As he turned onto Governors Street, he saw in the distance a girl walking from the Lights’ house to the one next door. It took him a moment to place her. The LaBrea girl. She was walking up the steps to the home of the man he had watched flouting the watering restrictions during the worst of the drought. Rain LaBrea, he thought. From the back, she looked so like his sister. Not the hair—cropped so short while Cecelia’s had been long—but the set of her shoulders, her gait, and the sight of her pulled the breath from his lungs. He remembered another day, a summer day much like this one when Cecelia had walked with another boy, climbed into a car while he watched. He hadn’t called to her even though the instinct to had been strong. And later, it didn’t matter how many people told him it wasn’t his fault, that accidents happen and he wasn’t to blame, he knew he should have stopped her from getting into the car. Why hadn’t he? What had held him back? The question that had haunted him to this moment. His job had been to watch out for his sister. And at that he had failed.

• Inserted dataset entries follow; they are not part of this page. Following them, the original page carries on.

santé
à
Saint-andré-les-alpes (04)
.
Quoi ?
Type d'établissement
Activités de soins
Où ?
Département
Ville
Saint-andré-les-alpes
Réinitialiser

But the LaBrea girl was not his sister. He was overlaying one distant memory onto this instant. He stood on the sidewalk and stared at the house she had disappeared into, paralyzed with indecision. If he followed his instinct and knocked on the door, what would he possibly say? He would risk appearing foolish. A meddling old man. Better to mind his own business.
And yet. And yet.
“Do not decide,” Saint Ignatius had preached. “Discern. Discern what God is calling us to do. Follow the holy desire.”

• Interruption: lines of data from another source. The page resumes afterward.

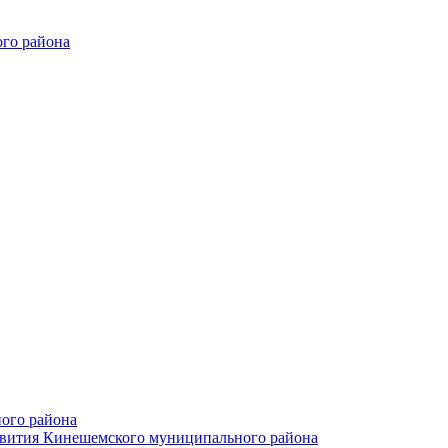
го района
ого района
азвития Кинешемского муниципального района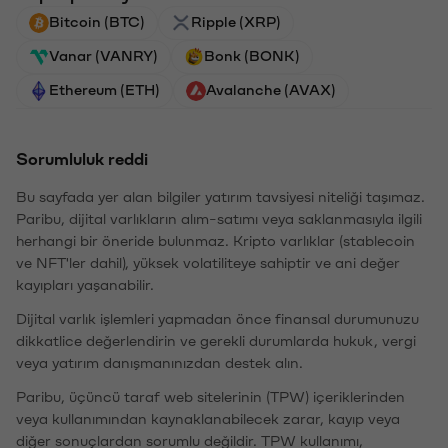
Bitcoin (BTC)
Ripple (XRP)
Vanar (VANRY)
Bonk (BONK)
Ethereum (ETH)
Avalanche (AVAX)
Sorumluluk reddi
Bu sayfada yer alan bilgiler yatırım tavsiyesi niteliği taşımaz.
Paribu, dijital varlıkların alım-satımı veya saklanmasıyla ilgili
herhangi bir öneride bulunmaz. Kripto varlıklar (stablecoin
ve NFT'ler dahil), yüksek volatiliteye sahiptir ve ani değer
kayıpları yaşanabilir.
Dijital varlık işlemleri yapmadan önce finansal durumunuzu
dikkatlice değerlendirin ve gerekli durumlarda hukuk, vergi
veya yatırım danışmanınızdan destek alın.
Paribu, üçüncü taraf web sitelerinin (TPW) içeriklerinden
veya kullanımından kaynaklanabilecek zarar, kayıp veya
diğer sonuçlardan sorumlu değildir. TPW kullanımı,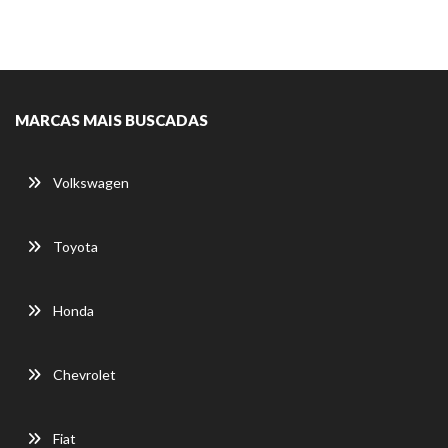
MARCAS MAIS BUSCADAS
Volkswagen
Toyota
Honda
Chevrolet
Fiat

A wave of dizziness took him, clouding his mind.
CHAPTER FORTY-FOUR
“Our Father,” Rain said.
The man was talking to her, rambling on and on, and Rain tried not to listen. She forced herself to continue. “Who art in heaven . . .”

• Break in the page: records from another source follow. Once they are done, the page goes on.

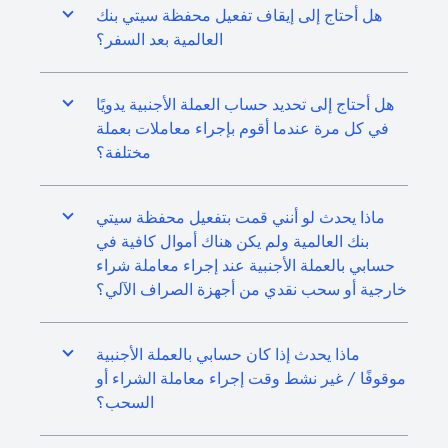
هل أحتاج إلى إيقاف تفعيل محفظة سيتي بنك
العالمية بعد السفر؟
هل أحتاج إلى تحديد حساب العملة الأجنبية يدويًا
في كل مرة عندما أقوم بإجراء معاملات بعملة
مختلفة؟
ماذا يحدث لو أنني قمت بتفعيل محفظة سيتي
بنك العالمية ولم يكن هناك أموال كافية في
حسابي بالعملة الأجنبية عند إجراء معاملة شراء
خارجية أو سحب نقدي من أجهزة الصراف الآلي؟
ماذا يحدث إذا كان حسابي بالعملة الأجنبية
موقوفًا / غير نشط وقت إجراء معاملة الشراء أو
السحب؟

He took a step into the room.
“Hallowed be thy name.” She forced her voice to be calm, to go slow.
He took another step forward.
She moved to one side, her back still against the bureau. She raised a hand to brace herself and felt the stone, Lucy’s Lucky Strike stone. She closed her fingers around it.
“Thy kingdom come . . .”
“‘The Lord made of me a sharp-edged sword.’”
They both turned toward the door. “Father Gervase,” she whispered.
“‘And concealed me in the shadow of his arms,’”
the priest intoned.
The man dropped his hands, confused.
“Let her go,” Father Gervase said.
For years after, Rain would remember this scene. Standing by the bureau, reciting a prayer she had known since childhood, Lucy’s stone clutched in her hand, the man, Payton Hayes, coming toward her. Father Gervase, so much shorter than the man was, yet standing tall in the door, his hand reaching toward the man, his voice so big. Let her go.
“Go on, Rain,” Father Gervase said in the voice not his. “Go on now. Leave the house.”
Hayes froze in indecision.
“Go,” the priest told her.
Rain slipped past the man, past Father Gervase, and ran down the hall, her shoulders braced for the hand that would surely grab her any second. She reached the kitchen—the clean and deceiving kitchen—and wrenched open the door.
She heard the echo of the priest’s voice as she escaped from the room, ran from the house.
CHAPTER FORTY-FIVE
What stopped me?
His hands. I stared at his hands, needing them to hold the answer I had sought through the past months, wanting to wring the answer from them just as his hands had twisted Lucy’s sweet throat, bloodying her face. They lay, palms up, limp and defenseless in his lap, the skin chapped and reddened from scooping ice cream, wrists so delicate they might have belonged to a ten-year-old. I wanted to deny the truth so obvious before me, pressing down on me, but I couldn’t. He had not murdered our beautiful girl. Once again I was left impotent, helpless with the hard knowledge that I still didn’t know who had killed Lucy, might never know.
We both sat for a long, immeasurable moment in the silence of the car. I shifted in my seat and the gun pressed against my thigh. Outside, the wind stirred the leaves in the trees. Duane spoke first.
“I didn’t hurt Lucy,” he said. “I could never hurt her.”